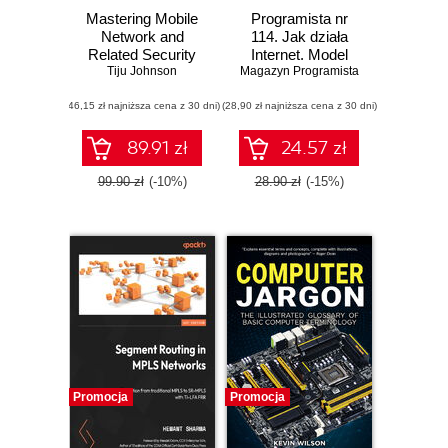
Mastering Mobile
Programista nr
Network and
114. Jak działa
Related Security
Internet. Model
Tiju Johnson
Magazyn Programista
OSI, warstwa
fizyczna, adresy
(46,15 zł najniższa cena z 30 dni)
(28,90 zł najniższa cena z 30 dni)
MAC i IP
89.91 zł
24.57 zł
99.90 zł
(-10%)
28.90 zł
(-15%)
Promocja
Promocja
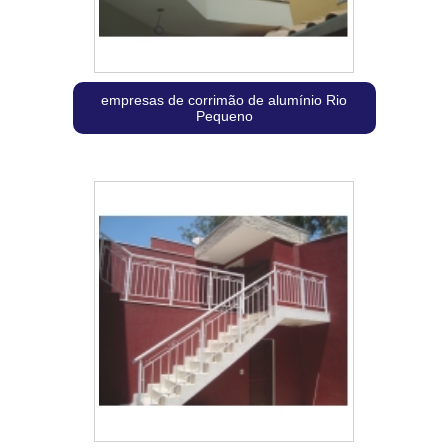
empresas de corrimão de alumínio Rio
Pequeno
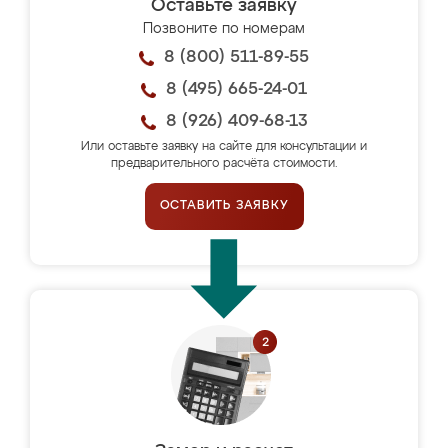
Оставьте заявку
Позвоните по номерам
8 (800) 511-89-55
8 (495) 665-24-01
8 (926) 409-68-13
Или оставьте заявку на сайте для консультации и
предварительного расчёта стоимости.
ОСТАВИТЬ ЗАЯВКУ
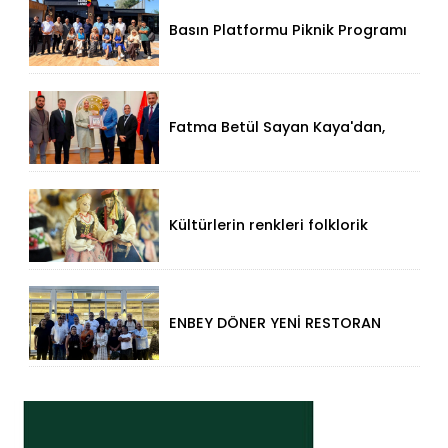
Basın Platformu Piknik Programı
İçin Samsa Land'de Toplandı!
Fatma Betül Sayan Kaya'dan,
Düzce Valisi Mehmet Makas'a
Ziyaret!
Kültürlerin renkleri folklorik
bebeklerle yansıtıldı
ENBEY DÖNER YENİ RESTORAN
KONSEPTİYLE BEYKENT’TE
HİZMETE GİRDİ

** Your goal **
Restate the listing word for word. Pictures do not belong in the copy.

** Problem solution **
Mastering Mobile
Programista nr
Network and
114. Jak działa
Related Security
Internet. Model
Tiju Johnson
Magazyn Programista
OSI, warstwa
fizyczna, adresy
(46,15 zł najniższa cena z 30 dni)
(28,90 zł najniższa cena z 30 dni)
MAC i IP
89.91 zł
24.57 zł
99.90 zł
(-10%)
28.90 zł
(-15%)
Promocja
Promocja
empresas de corrimão de alumínio Rio
Pequeno
Оставьте заявку
Позвоните по номерам
8 (800) 511-89-55
8 (495) 665-24-01
8 (926) 409-68-13
Или оставьте заявку на сайте для консультации и
предварительного расчёта стоимости.
ОСТАВИТЬ ЗАЯВКУ
Basın Platformu Piknik Programı
İçin Samsa Land'de Toplandı!
Fatma Betül Sayan Kaya'dan,
Düzce Valisi Mehmet Makas'a
Ziyaret!
Kültürlerin renkleri folklorik
bebeklerle yansıtıldı
ENBEY DÖNER YENİ RESTORAN
KONSEPTİYLE BEYKENT’TE
HİZMETE GİRDİ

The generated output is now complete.